Yea I am. I sell splitters and have customers come to me after going to Tractor Supply. Almost all of them over there are free hanging. CRAP!!! If you support it, then you SHOULD be fine, buuuut I dunno.


----------



## Locoweed (Nov 26, 2008)

NYHuskyguy said:


> Be careful when trying to set up a log splitter. What you really want to make sure of is that the crankshaft comes out the side and not the bottom. The big difference in the two is substantial.
> 
> The problem with the shaft coming out the bottom is that it wears on the seals immediately. The weight of the pump is ALWAYS too much for the seals to bear. That is why places like tractor supply have splitters that are so much cheaper than say, an Iron and Oak. Splitters with the shaft out the side are not built for longevity. In fact most of those are simply just lawn mower engines.
> 
> ...


----------



## NYHuskyguy (Nov 26, 2008)

Locoweed said:


>


Hey Russ,

If I am full of it, let me know what should have been said differently. I sell these things and this is what a professional would tell you about them.

Thanks.

-Kevin


----------



## kevin j (Nov 26, 2008)

so, are you seeing vert shaft motors with pumps hanging down free, with some sort of torque arm on them, but no fixed mout bracket?
Like the old PTO add on pumps for old farm tractors?
Then I could see the side load destroying pumps and I would agree. 
But if mounted properly on a rigid bracket, and coupling alignment good, no difference to the pump.
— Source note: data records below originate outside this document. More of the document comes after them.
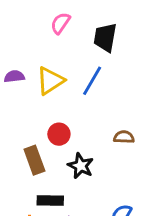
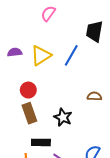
black trapezoid: (105, 37) -> (94, 31), moved
red circle: (59, 134) -> (28, 90), moved

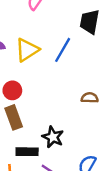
black star: (63, 117) -> (53, 137), moved

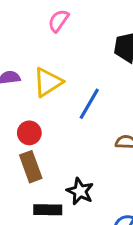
blue line: (63, 50) -> (89, 104), moved

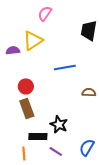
yellow triangle: (48, 82) -> (33, 40), moved
blue line: (89, 104) -> (65, 67), turned 50

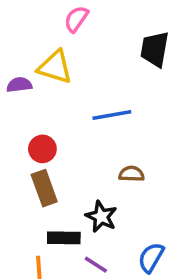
yellow triangle: (33, 40) -> (55, 67), turned 50
brown semicircle: (89, 92) -> (131, 174), moved

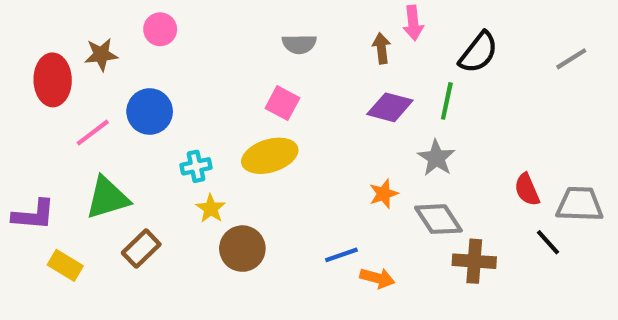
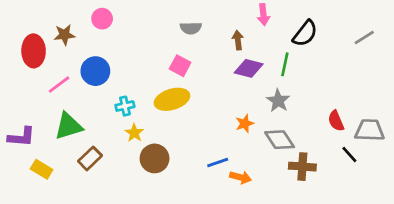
brown arrow: (382, 48) -> (238, 40), moved

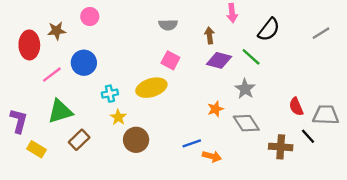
green line: (285, 64) -> (251, 57), turned -60
pink square: (180, 66) -> (170, 60), moved
purple L-shape: (21, 137) -> (19, 121), turned -80
brown cross: (302, 167) -> (281, 147), moved

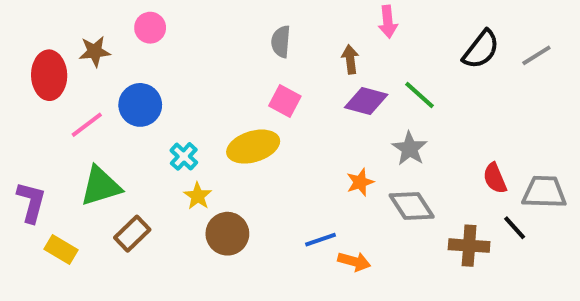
gray semicircle: (168, 25) -> (281, 42), turned 96
black semicircle: (269, 30) -> (481, 49), moved
cyan cross: (110, 94) -> (184, 156), turned -35

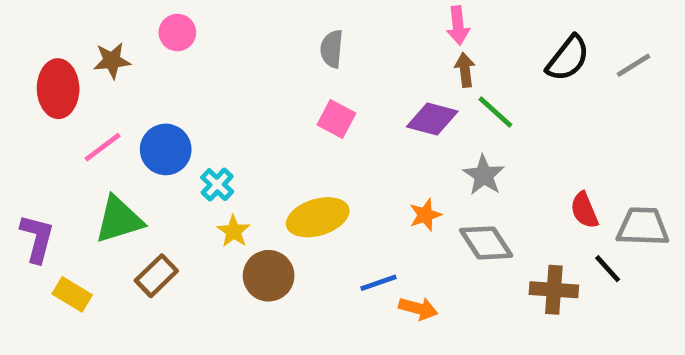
brown arrow: (350, 59) -> (465, 70), moved
blue circle: (140, 105) -> (166, 149), moved
yellow ellipse: (253, 147) -> (318, 217), moved

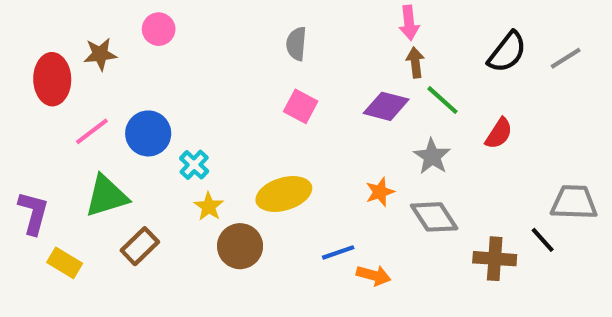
red semicircle: (584, 210) -> (499, 133), moved, turned -124

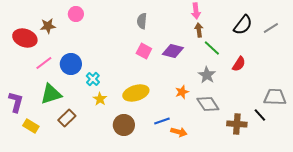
red ellipse: (52, 79) -> (25, 38), turned -70
purple diamond: (386, 106) -> (173, 51), moved
brown circle: (240, 246) -> (124, 125), moved

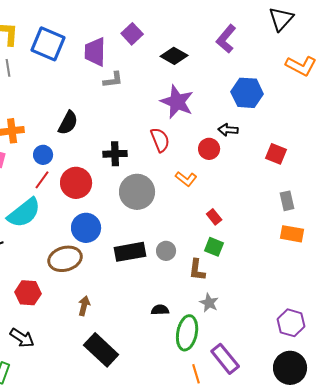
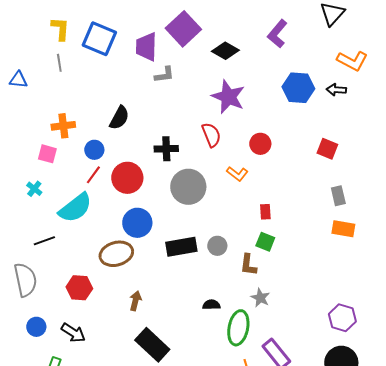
purple square: (132, 34) -> (183, 29), size x1.6
black arrow: (228, 130) -> (336, 90), moved
red rectangle: (214, 217) -> (265, 212), turned 35

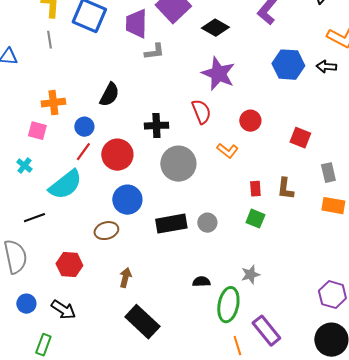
red square: (327, 149) -> (300, 138), moved
brown ellipse: (116, 254) -> (106, 231), size x0.7
brown L-shape: (248, 265) -> (285, 189), moved
gray star: (260, 298) -> (250, 275), turned 30

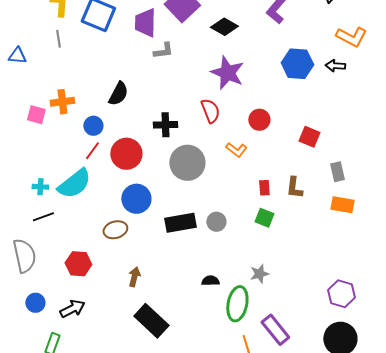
pink square: (37, 131) -> (36, 115), moved
cyan cross: (24, 166) -> (40, 187), moved, turned -35
black arrow: (63, 310) -> (72, 309), turned -60

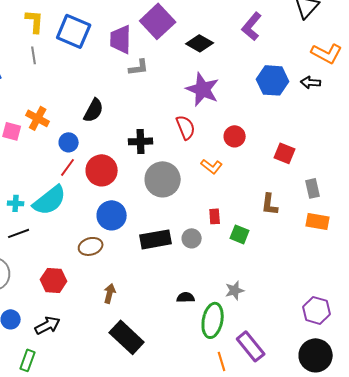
orange cross: (62, 102) -> (38, 118), turned 35
red rectangle: (264, 188) -> (215, 216), moved

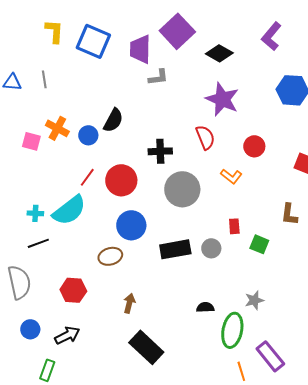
gray line: (34, 55) -> (44, 79), moved
blue circle: (69, 142) -> (88, 135), moved

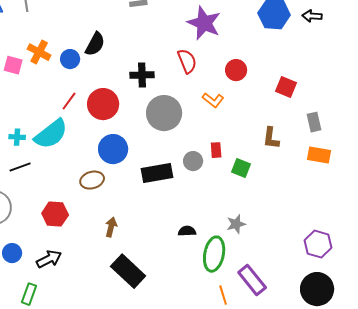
gray circle: (211, 248) -> (193, 161), moved

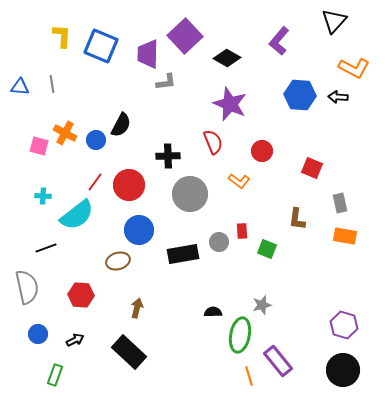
cyan cross: (17, 137) -> (43, 196), moved
black arrow: (49, 259) -> (75, 340), size x0.7
black rectangle: (128, 271) -> (129, 352), moved

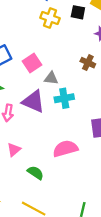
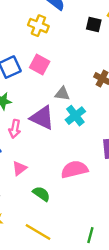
yellow cross: (50, 18) -> (38, 26), moved
pink square: (32, 63) -> (40, 65), moved, turned -30
cyan cross: (64, 98) -> (75, 116), turned -30

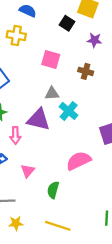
black square: (94, 24) -> (67, 23), turned 32
pink square: (40, 65) -> (51, 60), moved
green semicircle: (41, 194) -> (53, 190), turned -98

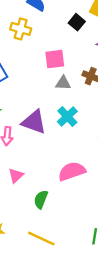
pink square: (51, 60) -> (55, 59), turned -30
gray triangle: (52, 93) -> (63, 83), moved

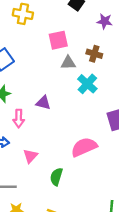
cyan cross: (67, 117) -> (87, 84), moved
purple triangle: (34, 122) -> (43, 103), size x0.6

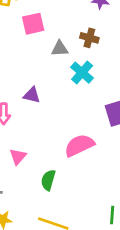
pink square: (58, 40) -> (33, 24), moved

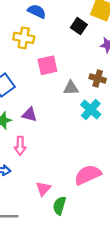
purple triangle: (32, 95) -> (29, 115), moved
pink triangle: (18, 157) -> (43, 189), moved

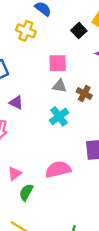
pink square: (47, 65) -> (58, 63), moved
brown cross: (98, 78) -> (84, 94), moved
cyan cross: (91, 110) -> (59, 116), moved

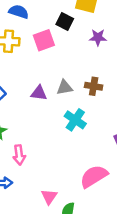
pink square: (58, 63) -> (44, 40), moved
purple triangle: (16, 103) -> (39, 93), moved

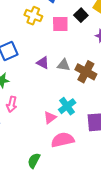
brown cross: (94, 86) -> (86, 72), size x1.5
cyan cross: (75, 120) -> (67, 106), moved
pink triangle: (49, 197) -> (50, 118), moved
Belt drives, no way. Bearings aren't strong enough.

Lots of V twin, 10-15 hp, electric start junked lawn tractors out there cheap.

kcj


----------



## tanker (Nov 26, 2008)

kevin j said:


> so, are you seeing vert shaft motors with pumps hanging down free, with some sort of torque arm on them, but no fixed mout bracket?
> Like the old PTO add on pumps for old farm tractors?
> Then I could see the side load destroying pumps and I would agree.
> But if mounted properly on a rigid bracket, and coupling alignment good, no difference to the pump.
> ...



exactly 100% right.My next splitter that i build will have a vertical engine just because of the price difference. Scott


----------



## NYHuskyguy (Nov 26, 2008)

For sure, they are a lot cheaper. What I was trying to say was that most of the splitters (with the vertical shaft) that you encounter do not have ANY type of support for the pumps. They just hang there. Those are the cheap ones and most people that work with them would consider them disposable. If you build some type of bracket for them, as long as supports it, you should be fine. My only concern other than that would be to use some type of anti-vibe pad to ease the stress on the machine further. That is if you are going to build it yourself.


----------



## brisawyer (Dec 2, 2008)

Did you locate the pump adapter you needed?


----------



## SWI Don (Dec 2, 2008)

*Here is how I did it.*

I got a pump mount for a Kohler horizontal from Surplus Center. I then made an motor mount / adapter plate our of 3/8" plate to join the two. The plate has bolt patterns for both the engine and the pump mount. I countersunk the pump mount holes and tack welded some 7/16" flat head cap screws into the holes making studs out of them. This was I could remove the pump mount with out having access to the top of the plate (the engine is in the way). The engine just bolts to the plate. 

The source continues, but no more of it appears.